New Zealand has a well-developed depreciation regime, including accelerated depreciation for certain items. It also incentivises investment in innovation through R&D deductible expenditure, R&D tax loss credits, and R&D tax credits. These tax incentives are available to R&D-oriented fundraising companies. These incentives may therefore nudge investors towards incentives-eligible fundraising companies over incentives-free fundraising companies.


Crowdfunding is a group activity. Two abilities of a crowd are critical for building enduring business and to choosing a prospective investee through an equity crowdfunding process: the ability to identify companies with a profit-making potential; and an ability to monitor the performance of crowdfunded companies. Tax incentives do not affect the monitoring ability of the crowd but may affect the crowd’s screening ability by distracting investors.

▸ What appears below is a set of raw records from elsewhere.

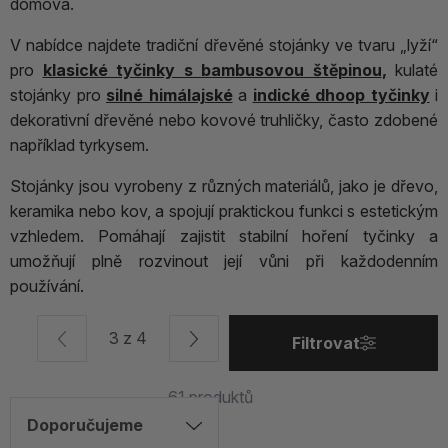
domova.
V nabídce najdete tradiční dřevěné stojánky ve tvaru „lyží“
pro
klasické tyčinky s bambusovou štěpinou
,
kulaté
stojánky pro
silné himálajské
a
indické dhoop tyčinky
i
dekorativní dřevěné nebo kovové truhličky, často zdobené
například tyrkysem.
Stojánky jsou vyrobeny z různých materiálů, jako je dřevo,
keramika nebo kov, a spojují praktickou funkci s estetickým
vzhledem. Pomáhají zajistit stabilní hoření tyčinky a
umožňují plně rozvinout její vůni při každodenním
používání.
3 z 4
Filtrovat
61
produktů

If only innovative companies were to seek funds through crowdfunding, there would be no distraction for a crowd, and all fundraising companies would compete for funds on an equal basis. However, when innovative companies compete for funds with non-innovative companies, the crowd is distracted and prevented from picking a winner from the entire pool of fundraising companies.

Investment in innovative companies does not guarantee a return on investments. Moreover, such investments can be riskier than investments in non-innovative companies, if innovative businesses fail more often than other businesses.

Generally, tax incentives may limit the equity of the system, particularly since high-income enterprises may extract most benefits from tax credits. Furthermore, if a business is innovative, government shares investment risk through general and specific tax incentives.

Options for reform

New Zealand’s income tax system aims to be ‘broad base, low rate’; the efficiency and equity principles that inform this system provide a sound argument against tax incentives.

R&D tax incentives may contribute to the development of an innovative spirit in the business community. However, encouragement of innovative behaviour through tax incentives should be distinguished from encouragement of group investments through equity crowdfunding. Otherwise, the encouragement of innovation through tax incentives will undermine a primary purpose of equity crowdfunding (raising equity capital from a crowd and providing investment opportunities to a large number of small investors) and make it both less efficient and less fair.

Fundraising companies should be able to compete for investments on an equal footing, so that the crowd is able to pick a real ‘winner’. Ringfencing equity crowdfunding from R&D tax incentives could help to reach this policy goal and maintain the state’s participation in risk-undertaking that New Zealand’s light-handed crowdfunding regulations and its tax legislation have created.

As politically implausible as it may be, a tax levied on contributions made after a crowdfunding project had reached its funding goal would internalise overfunding externalities such as those caused by overshadowing other crowdfunding projects.

R&D tax incentives and light-handed crowdfunding regulations help companies to improve their cash flows. However, the interplay between these two regimes may create a double competitive advantage to innovative companies at the expense of non-innovative companies.

To even out cash-improvement opportunities for non-innovative businesses, government could compensate these businesses for disadvantages that specific tax incentives, such as the R&D tax loss credit and R&D tax credit create. Such compensation could be effected by restricting certain advantages to non-innovative businesses. Ringfencing equity crowdfunding to non-innovative businesses (and businesses that opted out of the R&D tax incentives) or a specific tax levied on recipients of specific R&D tax incentives could create this ‘compensatory’ advantage and, therefore, equalise opportunities for innovative and non-innovative businesses to improve their cash flows.


This blog is based on: Plekhanova, V & Barrett, J 2020, ‘Equity crowdfunding in New Zealand: The role of income tax incentives’, Journal of the Australasian Tax Teachers Association, vol. 15, no. 1, pp. 142-164.